In 2007 the emerging focus of the cluster is 'water', in both symbolic and literal form. 'Water' will be the subject of a panel discussion incorporating visual art, writing and performance by the researchers at the Australian Critical Race and Whiteness (ACRAWSA) conference in Adelaide in December 2007.
About the researchers
Nici Cumpston
Nici Cumpston, recently appointed to a joint lecturing position in the David Uniapon College of Indigenous Education and Research (DUCIER) and SASA is a practising photographer and emerging researcher of Aboriginal and Afghan/Irish descent. Her work has been widely exhibited and commissioned throughout Australia and focuses upon relationships between place, country and family. Her current research focuses on the environmental impact of managed water flow on the Murray River and its surrounding trees.
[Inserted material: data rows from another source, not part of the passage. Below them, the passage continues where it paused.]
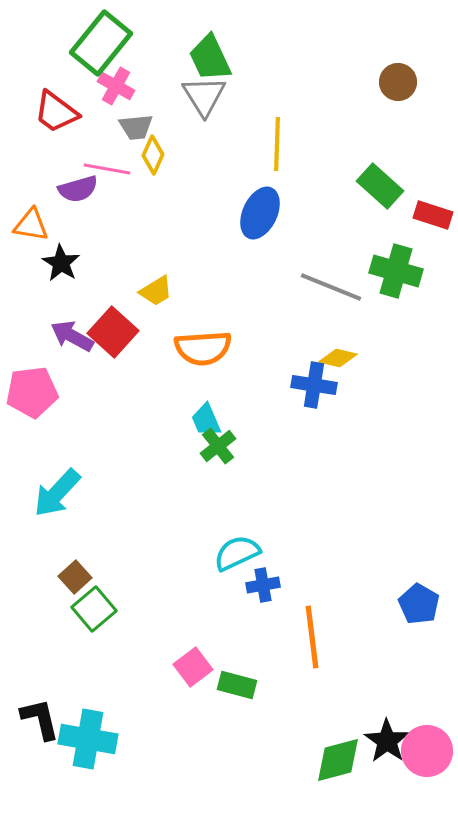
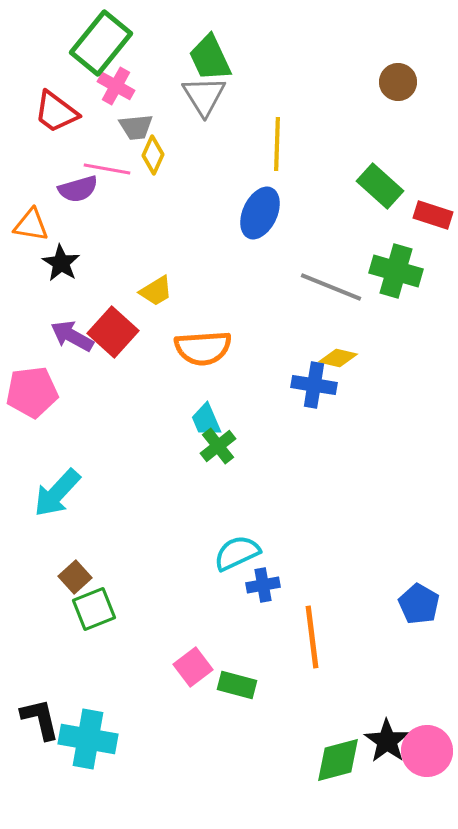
green square at (94, 609): rotated 18 degrees clockwise
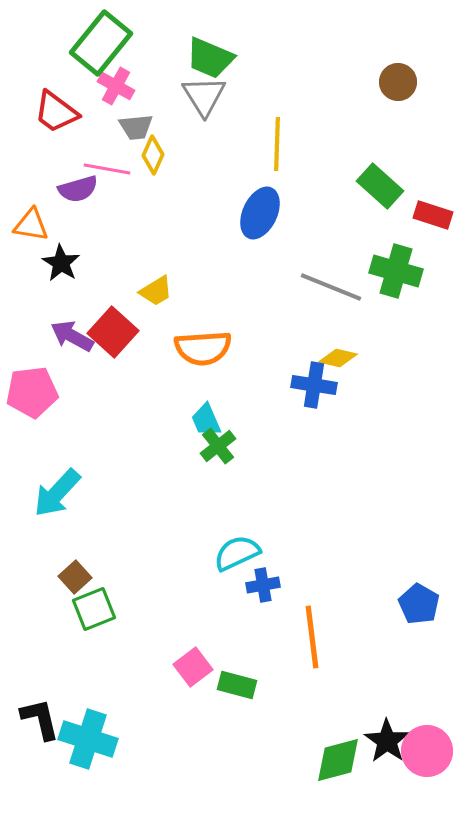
green trapezoid at (210, 58): rotated 42 degrees counterclockwise
cyan cross at (88, 739): rotated 8 degrees clockwise
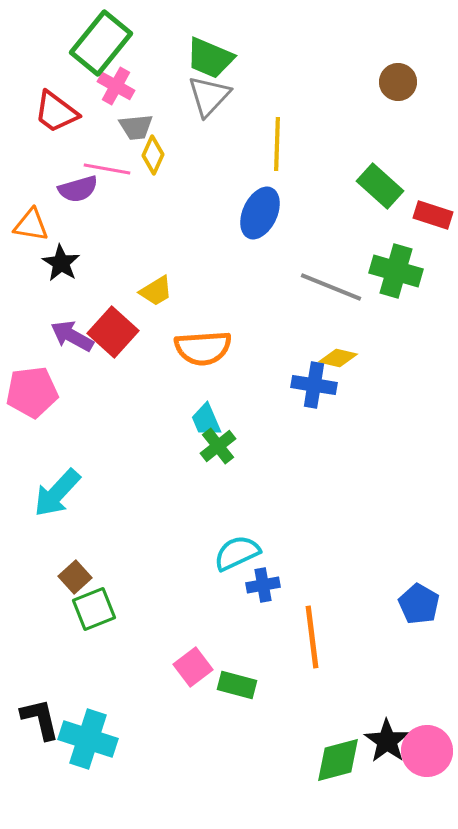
gray triangle at (204, 96): moved 5 px right; rotated 15 degrees clockwise
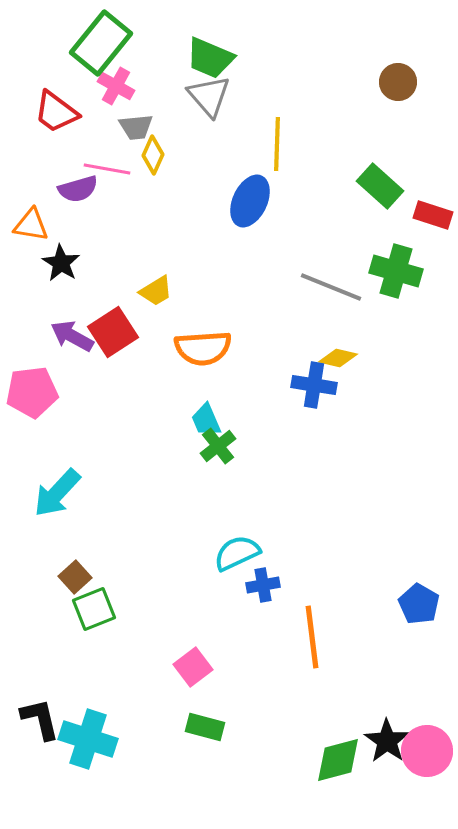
gray triangle at (209, 96): rotated 24 degrees counterclockwise
blue ellipse at (260, 213): moved 10 px left, 12 px up
red square at (113, 332): rotated 15 degrees clockwise
green rectangle at (237, 685): moved 32 px left, 42 px down
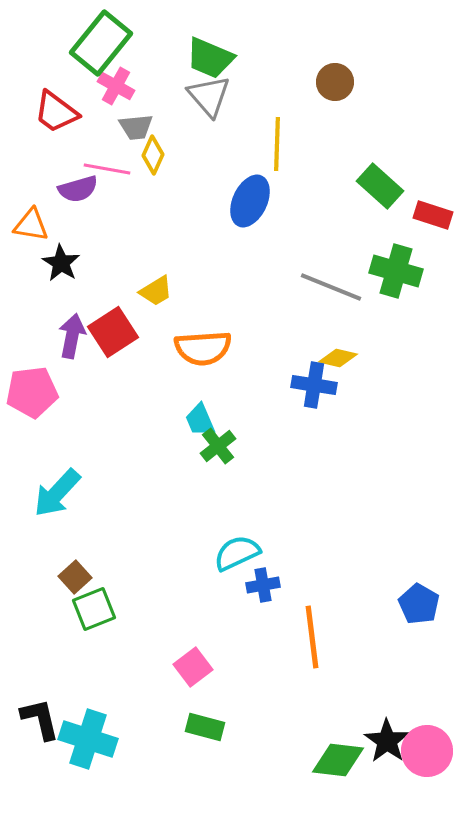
brown circle at (398, 82): moved 63 px left
purple arrow at (72, 336): rotated 72 degrees clockwise
cyan trapezoid at (206, 420): moved 6 px left
green diamond at (338, 760): rotated 22 degrees clockwise
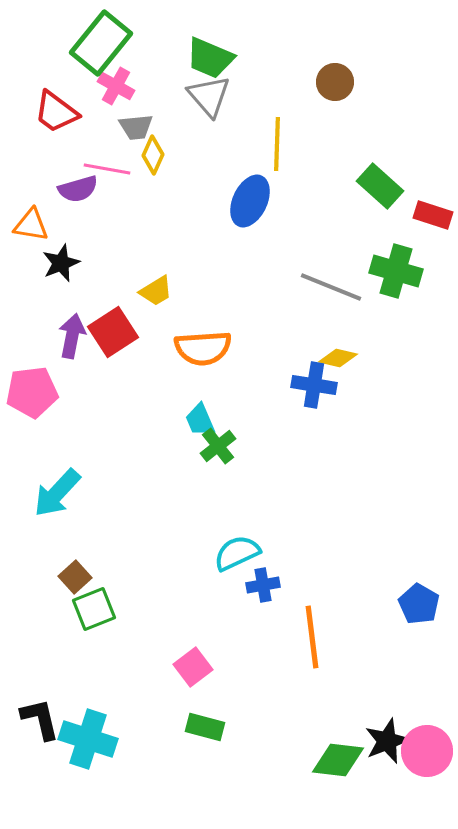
black star at (61, 263): rotated 18 degrees clockwise
black star at (387, 741): rotated 15 degrees clockwise
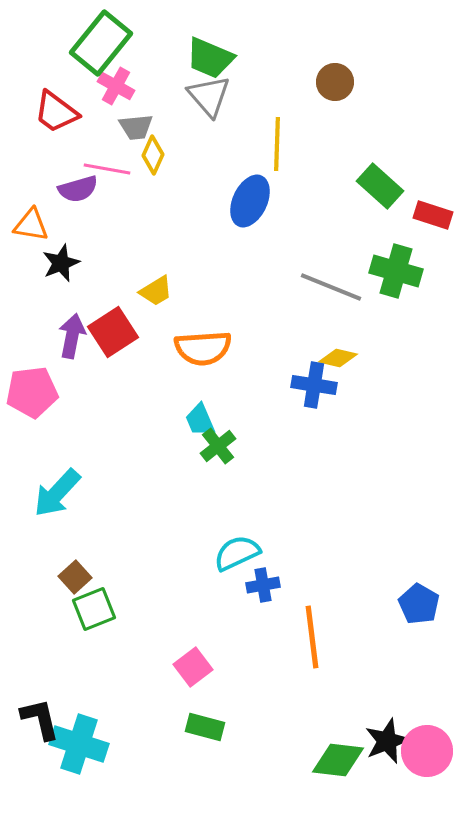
cyan cross at (88, 739): moved 9 px left, 5 px down
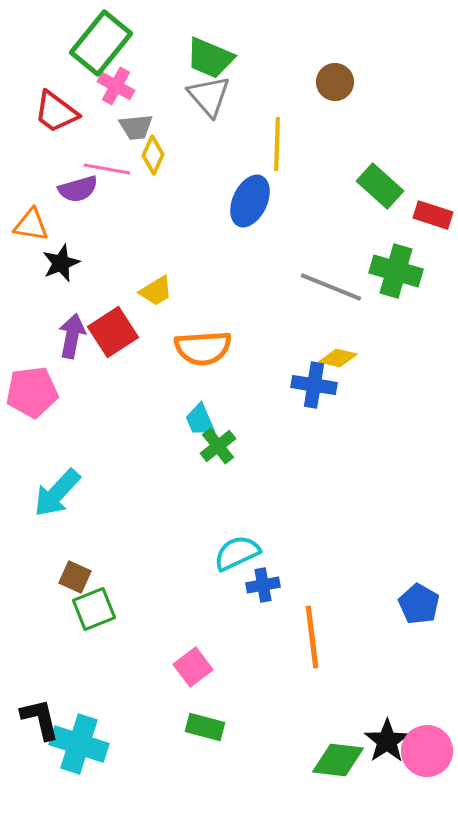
brown square at (75, 577): rotated 24 degrees counterclockwise
black star at (387, 741): rotated 12 degrees counterclockwise
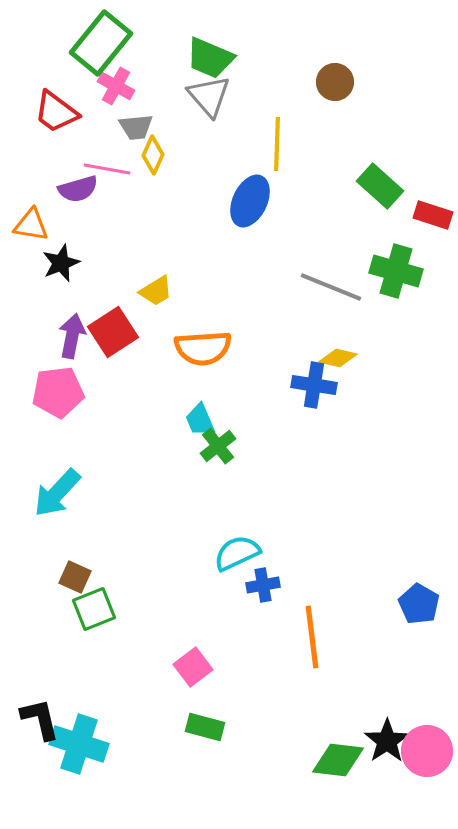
pink pentagon at (32, 392): moved 26 px right
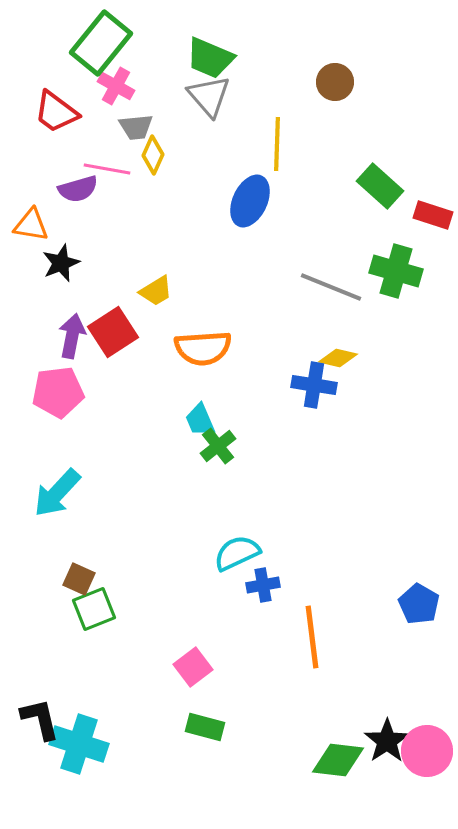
brown square at (75, 577): moved 4 px right, 2 px down
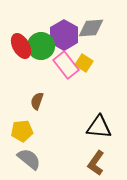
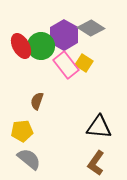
gray diamond: rotated 36 degrees clockwise
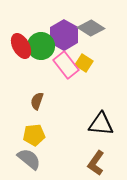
black triangle: moved 2 px right, 3 px up
yellow pentagon: moved 12 px right, 4 px down
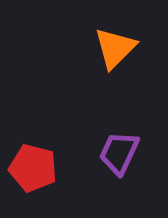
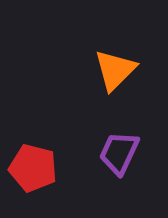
orange triangle: moved 22 px down
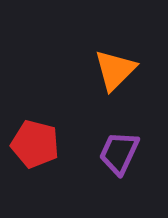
red pentagon: moved 2 px right, 24 px up
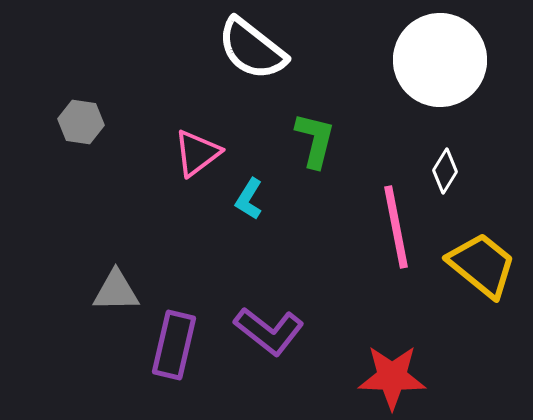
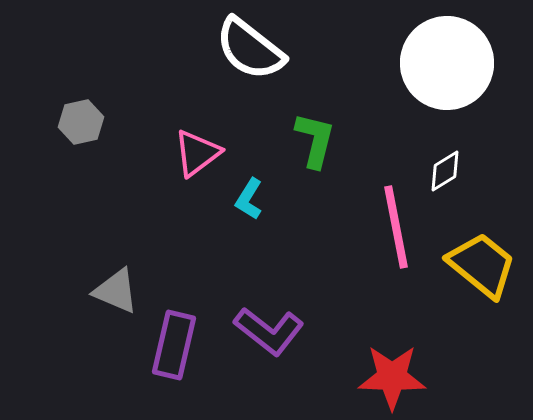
white semicircle: moved 2 px left
white circle: moved 7 px right, 3 px down
gray hexagon: rotated 21 degrees counterclockwise
white diamond: rotated 27 degrees clockwise
gray triangle: rotated 24 degrees clockwise
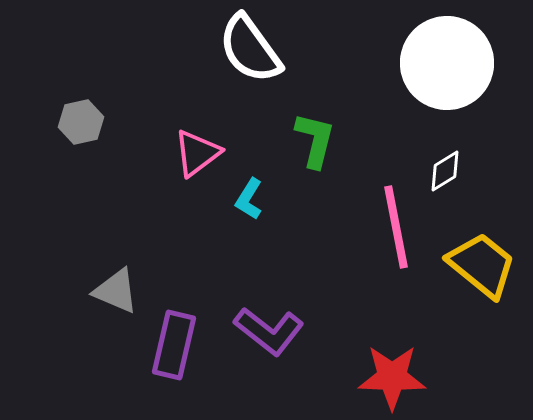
white semicircle: rotated 16 degrees clockwise
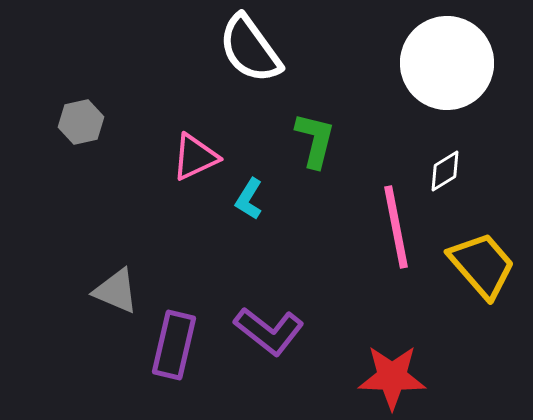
pink triangle: moved 2 px left, 4 px down; rotated 12 degrees clockwise
yellow trapezoid: rotated 10 degrees clockwise
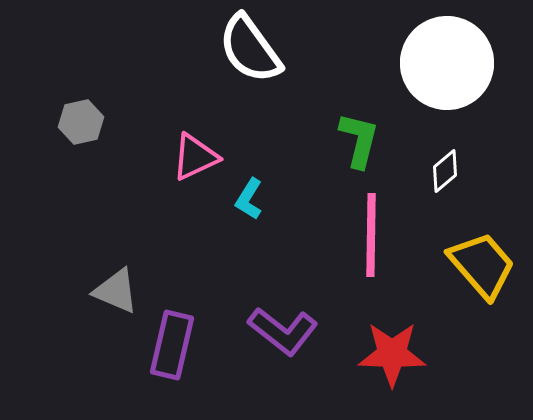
green L-shape: moved 44 px right
white diamond: rotated 9 degrees counterclockwise
pink line: moved 25 px left, 8 px down; rotated 12 degrees clockwise
purple L-shape: moved 14 px right
purple rectangle: moved 2 px left
red star: moved 23 px up
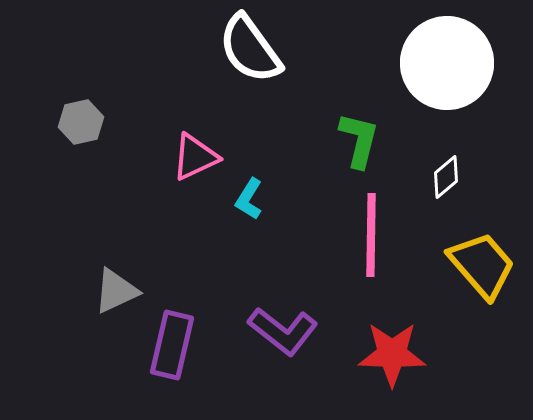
white diamond: moved 1 px right, 6 px down
gray triangle: rotated 48 degrees counterclockwise
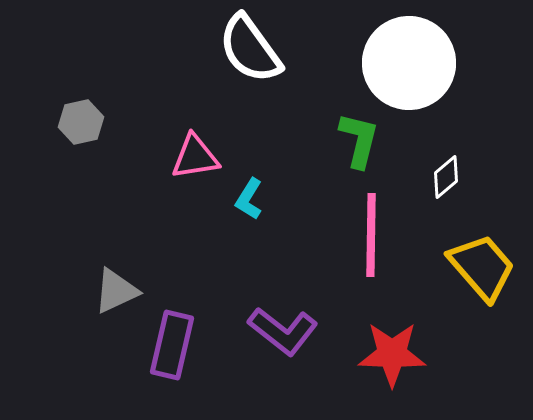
white circle: moved 38 px left
pink triangle: rotated 16 degrees clockwise
yellow trapezoid: moved 2 px down
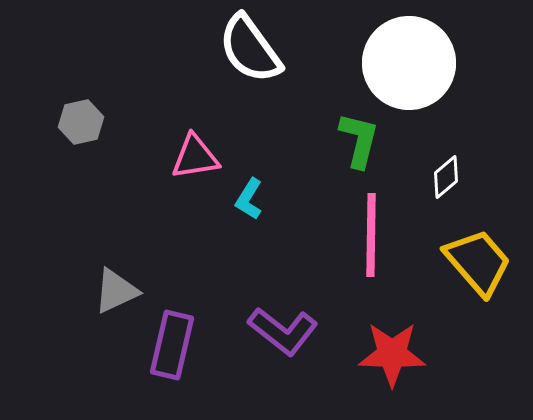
yellow trapezoid: moved 4 px left, 5 px up
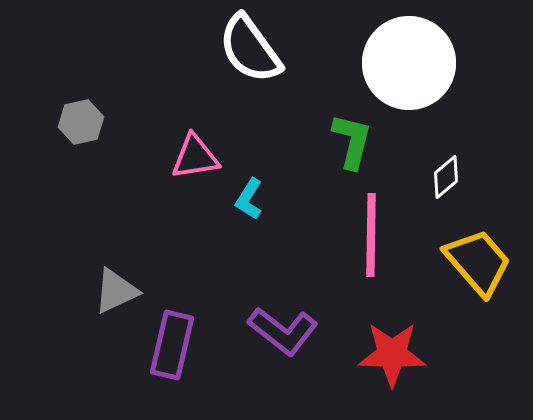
green L-shape: moved 7 px left, 1 px down
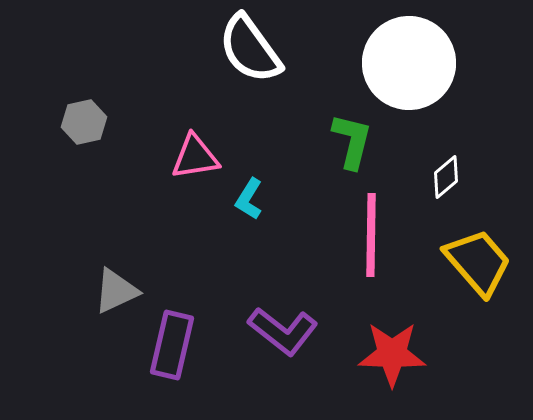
gray hexagon: moved 3 px right
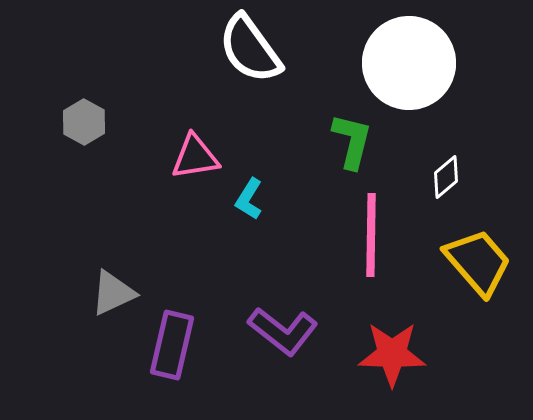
gray hexagon: rotated 18 degrees counterclockwise
gray triangle: moved 3 px left, 2 px down
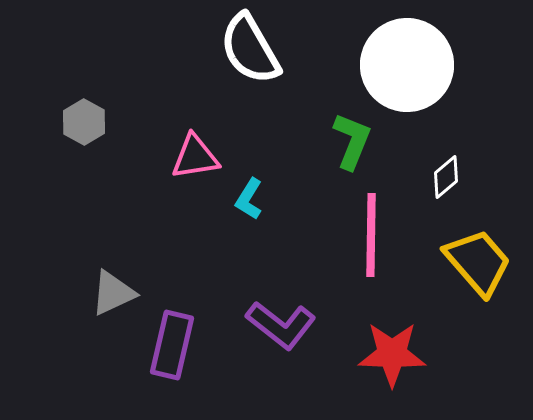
white semicircle: rotated 6 degrees clockwise
white circle: moved 2 px left, 2 px down
green L-shape: rotated 8 degrees clockwise
purple L-shape: moved 2 px left, 6 px up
She is currently researching Lake Bonney in the Riverland, creating work for the exhibition Power and Beauty curated by Judith Ryan and Zara Stanhope for the Heidi Museum of Art.
Professor Kay Lawrence AM
Kay Lawrence, currently Head of the South Australian School of Art maintains a visual art and writing practice engaged with textile processes and their meanings. She has exhibited internationally, received national commissions and published widely. Of Welsh descent and brought up in Papua New Guinea, her research engages with the colonial history of settler groups with particular emphasis upon material culture. She is concerned with negotiating the 'uneasy spaces' between cultures and the relationship of communities to place. Her most recent work explores the use and meanings of pearl shell from northwest Western Australia, and will be shown in the exhibition This Everything Water at the SASA Gallery during the 2008 Adelaide Festival.
Dr Kathleen Connellan
Kathleen Connellan, originally from South Africa and of Irish descent, lectures in design history and theory at the South Australian School of Art. Between 2001 and 2002 she undertook research that mapped the history and theory of design curriculum in Australian Universities. Her findings were presented to the discipline through a series of national seminars and the online publication 'Opening Pandora's Paintbox'. Her areas of specialisation also include colour theory and critical race theory and she has presented papers and written articles on whiteness and hierarchies in design and craft in Australia and overseas. She is co-convening the 2007 ACRAWSA conference with the theme 'Transforming bodies, nations, knowledges'. Her current research is focused on investigating displacement, gender/race/class boundaries and how these are entwined in aspects of domesticity and fixations about cleanliness.
Dr Pamela Zeplin
Senior Lecturer and Head of Art & Design History & Theory, Pamela Zeplin is a writer, curator and artist whose writing on contemporary visual craft and art is published widely. Born in Australia of English descent, her current research focuses on cultural diversity, cross-cultural exchanges and issues around regionality and artist-run initiatives in the Asia-Pacific region and the wider Southern Hemisphere. She has embedded her research in the undergraduate program through the development of innovative courses that engage including Aboriginal art and visual culture, Cross cultural studies, Asia-Pacific art, and Race, place and art history. Pamela has been invited to South Project gatherings in Melbourne, Wellington and Santiago and is concerned with issues of marginalised and potentially transformative spaces and places, including the often overlooked space of bathrooms.